Can a Mathematical Model Detect Fake News? Two Penn State Professors Want to Find Out

Penn State professors Dongwon Lee and S. Shyam Sundar initially wanted to know more about the fake news epidemic. Now, with $300,000 in funding from the National Science Foundation, the duo is working to build a model that could be used to detect fake news before it hits social media newsfeeds.

As part of their interdisciplinary research project, the Penn State professors will use a dataset of news stories that have been verified as either legitimate or fake. Lee says he and Sundar assume stories that have been debunked by sites such as Snopes and Politifact are fake, while stories from major outlets such as the New York Times and the Washington Post are considered legitimate.

Sundar is taking the lead to identify traits in the articles that determine whether they’re legitimate or fake. Lee will then break down the articles by their traits so that a supervised machine learning algorithm can be trained to pick up on when an article might be real or fake.
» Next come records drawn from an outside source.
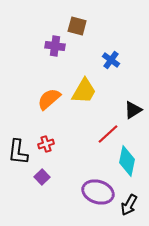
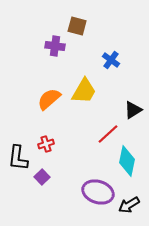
black L-shape: moved 6 px down
black arrow: rotated 30 degrees clockwise
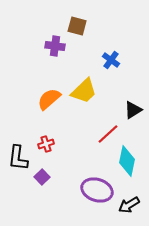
yellow trapezoid: rotated 16 degrees clockwise
purple ellipse: moved 1 px left, 2 px up
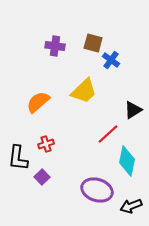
brown square: moved 16 px right, 17 px down
orange semicircle: moved 11 px left, 3 px down
black arrow: moved 2 px right, 1 px down; rotated 10 degrees clockwise
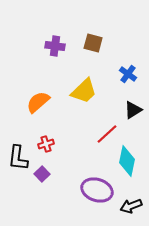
blue cross: moved 17 px right, 14 px down
red line: moved 1 px left
purple square: moved 3 px up
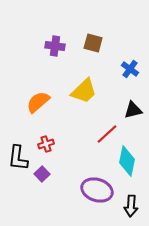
blue cross: moved 2 px right, 5 px up
black triangle: rotated 18 degrees clockwise
black arrow: rotated 65 degrees counterclockwise
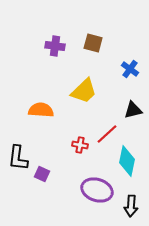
orange semicircle: moved 3 px right, 8 px down; rotated 45 degrees clockwise
red cross: moved 34 px right, 1 px down; rotated 28 degrees clockwise
purple square: rotated 21 degrees counterclockwise
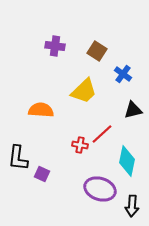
brown square: moved 4 px right, 8 px down; rotated 18 degrees clockwise
blue cross: moved 7 px left, 5 px down
red line: moved 5 px left
purple ellipse: moved 3 px right, 1 px up
black arrow: moved 1 px right
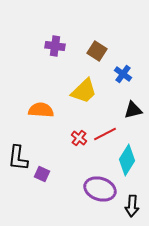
red line: moved 3 px right; rotated 15 degrees clockwise
red cross: moved 1 px left, 7 px up; rotated 28 degrees clockwise
cyan diamond: moved 1 px up; rotated 20 degrees clockwise
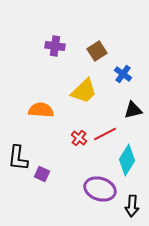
brown square: rotated 24 degrees clockwise
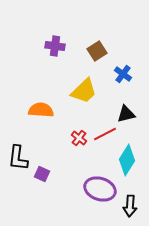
black triangle: moved 7 px left, 4 px down
black arrow: moved 2 px left
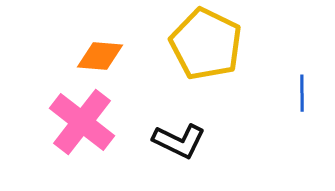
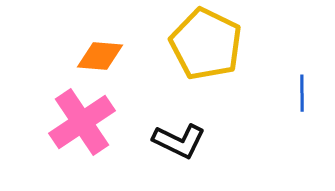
pink cross: rotated 18 degrees clockwise
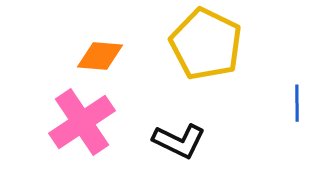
blue line: moved 5 px left, 10 px down
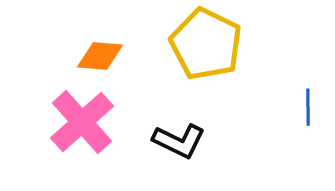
blue line: moved 11 px right, 4 px down
pink cross: rotated 8 degrees counterclockwise
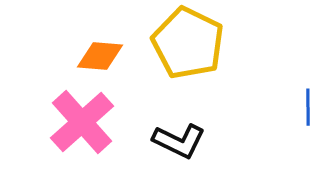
yellow pentagon: moved 18 px left, 1 px up
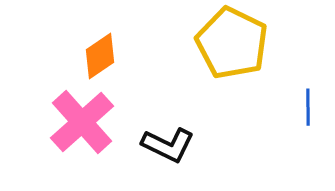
yellow pentagon: moved 44 px right
orange diamond: rotated 39 degrees counterclockwise
black L-shape: moved 11 px left, 4 px down
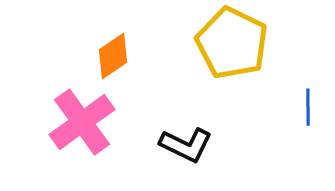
orange diamond: moved 13 px right
pink cross: rotated 6 degrees clockwise
black L-shape: moved 18 px right
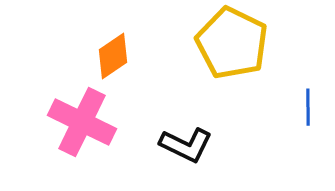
pink cross: rotated 28 degrees counterclockwise
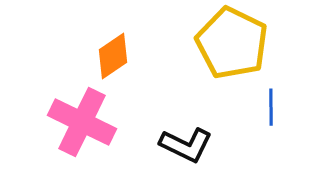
blue line: moved 37 px left
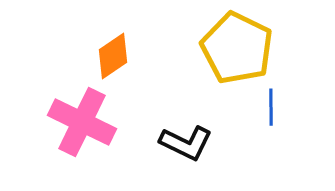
yellow pentagon: moved 5 px right, 5 px down
black L-shape: moved 2 px up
Lee tells EdSurge that some of the earlier news coverage of his and Sundar’s project confused some readers. The researchers’ goal is not to build a physical device, but rather an algorithm that will catch fake news articles. They also do not intend, nor have the power, to delete fake news articles from the internet. The Collegian, Penn State’s student newspaper, reports that during a recent presentation, Lee “amusingly recounted” that “each article detailing the $300,000 grant” to study fake news became further distorted.”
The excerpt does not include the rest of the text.